[Page segmentation data]
--
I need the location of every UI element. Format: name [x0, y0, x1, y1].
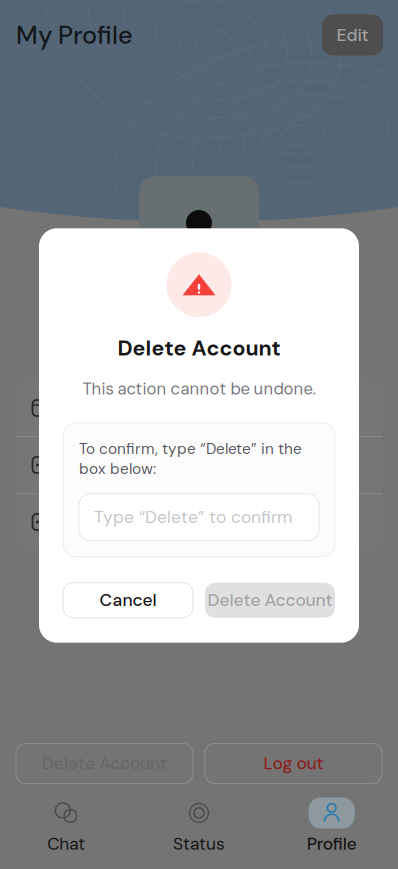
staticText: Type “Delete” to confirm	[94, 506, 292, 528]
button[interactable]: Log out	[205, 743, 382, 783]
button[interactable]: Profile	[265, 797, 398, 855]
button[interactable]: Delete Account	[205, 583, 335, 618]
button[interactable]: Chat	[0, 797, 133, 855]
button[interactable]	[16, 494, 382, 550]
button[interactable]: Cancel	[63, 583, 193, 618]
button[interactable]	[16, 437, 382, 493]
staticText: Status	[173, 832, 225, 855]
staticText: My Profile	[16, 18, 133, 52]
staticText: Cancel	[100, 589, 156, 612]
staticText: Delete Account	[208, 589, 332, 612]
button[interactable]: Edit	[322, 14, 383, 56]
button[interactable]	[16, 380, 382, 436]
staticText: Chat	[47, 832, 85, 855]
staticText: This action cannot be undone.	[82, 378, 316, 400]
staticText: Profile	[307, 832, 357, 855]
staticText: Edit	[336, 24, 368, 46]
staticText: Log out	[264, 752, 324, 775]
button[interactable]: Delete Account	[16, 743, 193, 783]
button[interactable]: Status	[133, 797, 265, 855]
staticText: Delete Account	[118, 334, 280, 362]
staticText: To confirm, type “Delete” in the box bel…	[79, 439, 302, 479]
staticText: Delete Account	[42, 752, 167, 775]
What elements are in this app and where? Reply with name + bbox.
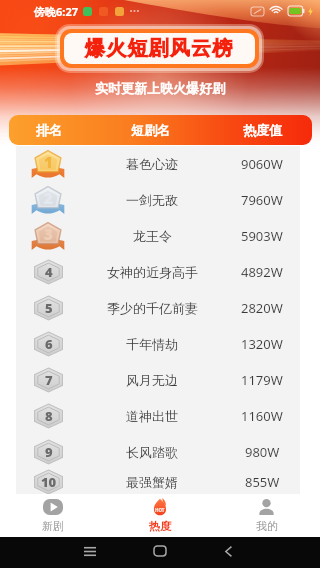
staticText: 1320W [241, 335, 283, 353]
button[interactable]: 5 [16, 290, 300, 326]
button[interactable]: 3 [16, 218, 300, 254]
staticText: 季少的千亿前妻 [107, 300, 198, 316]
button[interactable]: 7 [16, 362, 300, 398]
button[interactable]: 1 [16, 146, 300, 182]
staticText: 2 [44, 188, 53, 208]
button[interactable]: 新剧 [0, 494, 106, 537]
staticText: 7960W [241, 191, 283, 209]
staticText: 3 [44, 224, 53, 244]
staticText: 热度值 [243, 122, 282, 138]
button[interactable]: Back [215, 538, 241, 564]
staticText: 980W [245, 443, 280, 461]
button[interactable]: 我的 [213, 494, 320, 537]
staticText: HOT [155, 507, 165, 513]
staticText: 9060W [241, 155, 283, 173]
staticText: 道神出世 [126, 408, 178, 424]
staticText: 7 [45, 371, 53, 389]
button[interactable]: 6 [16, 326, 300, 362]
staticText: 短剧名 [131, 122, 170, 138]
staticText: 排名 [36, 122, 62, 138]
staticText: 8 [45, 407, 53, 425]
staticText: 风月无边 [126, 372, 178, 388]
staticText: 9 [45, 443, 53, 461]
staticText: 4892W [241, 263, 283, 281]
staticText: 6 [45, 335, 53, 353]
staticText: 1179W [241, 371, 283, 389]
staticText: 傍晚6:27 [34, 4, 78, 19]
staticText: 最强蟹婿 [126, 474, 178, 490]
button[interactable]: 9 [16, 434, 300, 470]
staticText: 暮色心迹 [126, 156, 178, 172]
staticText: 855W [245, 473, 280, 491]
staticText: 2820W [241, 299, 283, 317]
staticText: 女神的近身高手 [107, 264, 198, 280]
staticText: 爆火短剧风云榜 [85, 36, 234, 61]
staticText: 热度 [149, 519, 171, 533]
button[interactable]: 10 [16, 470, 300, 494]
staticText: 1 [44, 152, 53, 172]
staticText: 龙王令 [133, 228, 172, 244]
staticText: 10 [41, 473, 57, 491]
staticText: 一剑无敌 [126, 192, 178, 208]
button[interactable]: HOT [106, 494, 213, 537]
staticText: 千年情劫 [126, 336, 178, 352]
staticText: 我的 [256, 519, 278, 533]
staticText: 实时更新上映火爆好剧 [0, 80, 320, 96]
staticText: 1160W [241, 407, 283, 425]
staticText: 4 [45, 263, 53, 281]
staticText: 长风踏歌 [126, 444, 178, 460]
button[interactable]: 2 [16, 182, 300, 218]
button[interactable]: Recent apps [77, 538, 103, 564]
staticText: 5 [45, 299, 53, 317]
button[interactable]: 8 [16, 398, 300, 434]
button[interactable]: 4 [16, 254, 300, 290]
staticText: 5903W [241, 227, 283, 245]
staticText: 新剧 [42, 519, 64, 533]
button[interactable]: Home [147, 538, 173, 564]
--
=== WHAT IS EXPECTED ===
Your answer must be a single number: how many lines of the entries above contain the string "Delete".

=== ANSWER FOR THE TASK ===
7